§ TASK INPUTS
--------
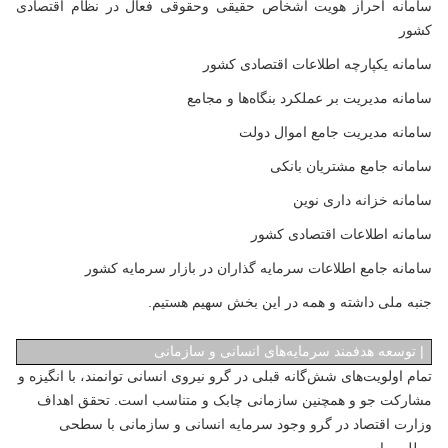
سامانه احراز هویت اشخاص حقیقی وحقوقی فعال در نظام اقتصادی
کشور
سامانه یکپارچه اطلاعات اقتصادی کشور
سامانه مدیریت بر عملکرد بنگاه‌ها و مجامع
سامانه مدیریت جامع اموال دولت
سامانه جامع مشتریان بانکی
سامانه خزانه داری نوین
سامانه اطلاعات اقتصادی کشور
سامانه جامع اطلاعات سرمایه گذاران در بازار سرمایه کشور
جنبه ملی داشته و همه در این بخش سهیم هستیم.
|
توسعه هدفمند سرمایه‌های انسانی و سازمانی
تمام اولویت‌های شش‌گانه قبلی در گرو نیروی انسانی توانمند، با انگیزه و
مشارکت جو و همچنین سازمانی چابک و متناسب است. تحقق اهداف
وزارت اقتصاد در گرو وجود سرمایه انسانی و سازمانی با سطحی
--------
§ EXERCISE DESCRIPTION
Send back the listing exactly as it stands. Do not include the pictures.

§ REPLY
سامانه احراز هویت اشخاص حقیقی وحقوقی فعال در نظام اقتصادی
کشور
سامانه یکپارچه اطلاعات اقتصادی کشور
سامانه مدیریت بر عملکرد بنگاه‌ها و مجامع
سامانه مدیریت جامع اموال دولت
سامانه جامع مشتریان بانکی
سامانه خزانه داری نوین
سامانه اطلاعات اقتصادی کشور
سامانه جامع اطلاعات سرمایه گذاران در بازار سرمایه کشور
جنبه ملی داشته و همه در این بخش سهیم هستیم.
|
توسعه هدفمند سرمایه‌های انسانی و سازمانی
تمام اولویت‌های شش‌گانه قبلی در گرو نیروی انسانی توانمند، با انگیزه و
مشارکت جو و همچنین سازمانی چابک و متناسب است. تحقق اهداف
وزارت اقتصاد در گرو وجود سرمایه انسانی و سازمانی با سطحی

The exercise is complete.